Should it be realized, the commemoration at Independence National Historical Park would become the first federal memorial to slavery in the nation.
"We have to tell the truth, whether it hurts or not," said Charles Blockson, curator of the Blockson collection of African American materials at Temple University. "In the city of Philadelphia, it's never been told."
Park Superintendent Mary Bomar said that she and her staff agreed that the spot in front of the Liberty Bell Center should be demarcated as the site where some of Washington's slaves had lived.
Some park officials had previously resisted the idea, saying it could not be documented conclusively that the site had been used as a slave quarters. But after an Oct. 30 forum on the subject, Bomar said her staff now accepted the argument that slaves and white servants lived on the spot.

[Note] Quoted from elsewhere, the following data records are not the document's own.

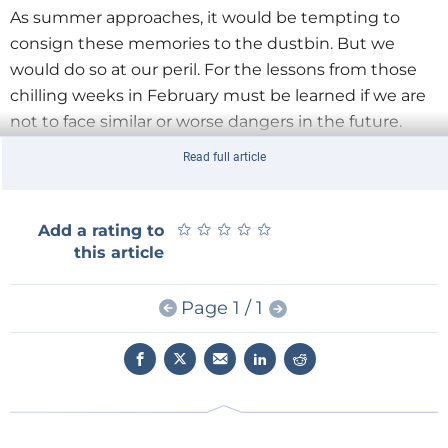
As summer approaches, it would be tempting to
consign these memories to the dustbin. But we
would do so at our peril. For the lessons from those
chilling weeks in February must be learned if we are
not to face similar or worse dangers in the future.
Read full article
The good news is that a solution is in Italy’s hands,
should its government choose to support it. For
decisions will be made in the coming months and
★
★
★
★
★
★
★
★
★
★
Add a rating to
years that could significantly reduce its exposure to
this article
such risk, while also helping secure the nation’s
economic future.
Page 1 / 1
But first, let’s remind ourselves of the chain of events
that took place just a few short months ago. In
February, much of Europe was in the grip of snow
and ice. In Italy, up to two metres of snow fell.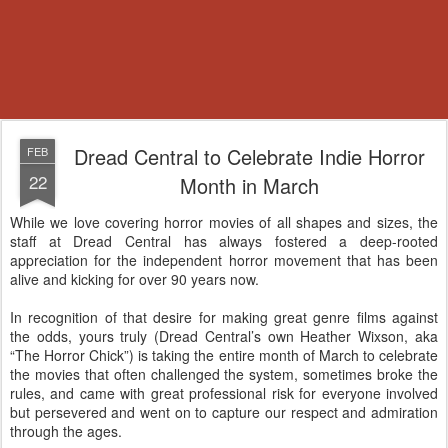
Dread Central to Celebrate Indie Horror
FEB
22
Month in March
While we love covering horror movies of all shapes and sizes, the
staff at Dread Central has always fostered a deep-rooted
appreciation for the independent horror movement that has been
alive and kicking for over 90 years now.
In recognition of that desire for making great genre films against
the odds, yours truly (Dread Central’s own Heather Wixson, aka
“The Horror Chick”) is taking the entire month of March to celebrate
the movies that often challenged the system, sometimes broke the
rules, and came with great professional risk for everyone involved
but persevered and went on to capture our respect and admiration
through the ages.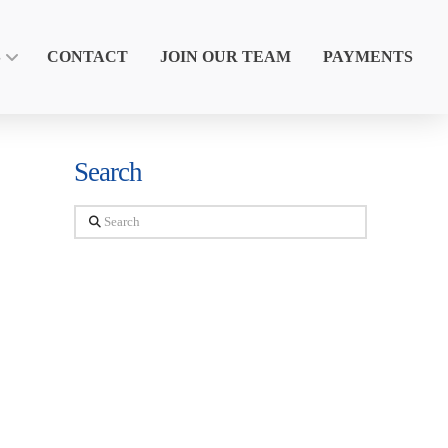
S
CONTACT
JOIN OUR TEAM
PAYMENTS
Search
Search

That could be the basis for the placement of a temporary acknowledgment, but a larger plan to commemorate Washington's slaves and the Presidents' House, where Washington and John Adams lived and worked, has no funding, she said.
"We're not sweeping anything under the rug," Bomar told the forum. "Nothing would suit me better than to move forward on this project."
Bomar said last week that she would push agency officials in Philadelphia and in Washington to come up with the funds for the $4.5 million project. The city has pledged $1.5 million already.
By clearly marking the slave quarters, visitors to the Liberty Bell would metaphorically "pass from the hell of slavery into the heaven of liberty" as they entered the center, said Michael Coard, a leader of Avenging the Ancestors Coalition, which has been pushing for a full commemorative memorial on the site.